- Opening Delimiter -
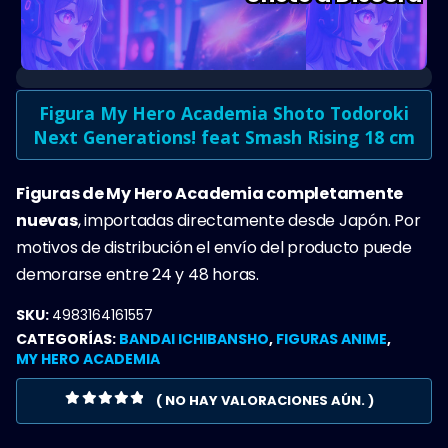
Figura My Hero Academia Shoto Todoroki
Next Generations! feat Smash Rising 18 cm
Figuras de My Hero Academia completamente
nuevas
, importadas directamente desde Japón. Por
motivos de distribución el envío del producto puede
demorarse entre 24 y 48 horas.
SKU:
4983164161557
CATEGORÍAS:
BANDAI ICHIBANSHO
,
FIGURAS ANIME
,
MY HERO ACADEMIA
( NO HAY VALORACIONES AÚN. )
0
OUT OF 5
- Closing Delimiter -
- Opening Delimiter -
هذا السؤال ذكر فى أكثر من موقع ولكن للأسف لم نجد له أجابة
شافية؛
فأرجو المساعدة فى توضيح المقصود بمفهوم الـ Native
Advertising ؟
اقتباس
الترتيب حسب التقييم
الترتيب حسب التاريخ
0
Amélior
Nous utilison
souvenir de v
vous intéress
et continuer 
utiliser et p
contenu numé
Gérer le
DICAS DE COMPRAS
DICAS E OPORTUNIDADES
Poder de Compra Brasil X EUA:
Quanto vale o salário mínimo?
- Closing Delimiter -
# HOW TO COMPLETE THIS TASK
Lines of the material that contain the word "الترتيب" are to be gathered.

# SOLUTION
الترتيب حسب التقييم
الترتيب حسب التاريخ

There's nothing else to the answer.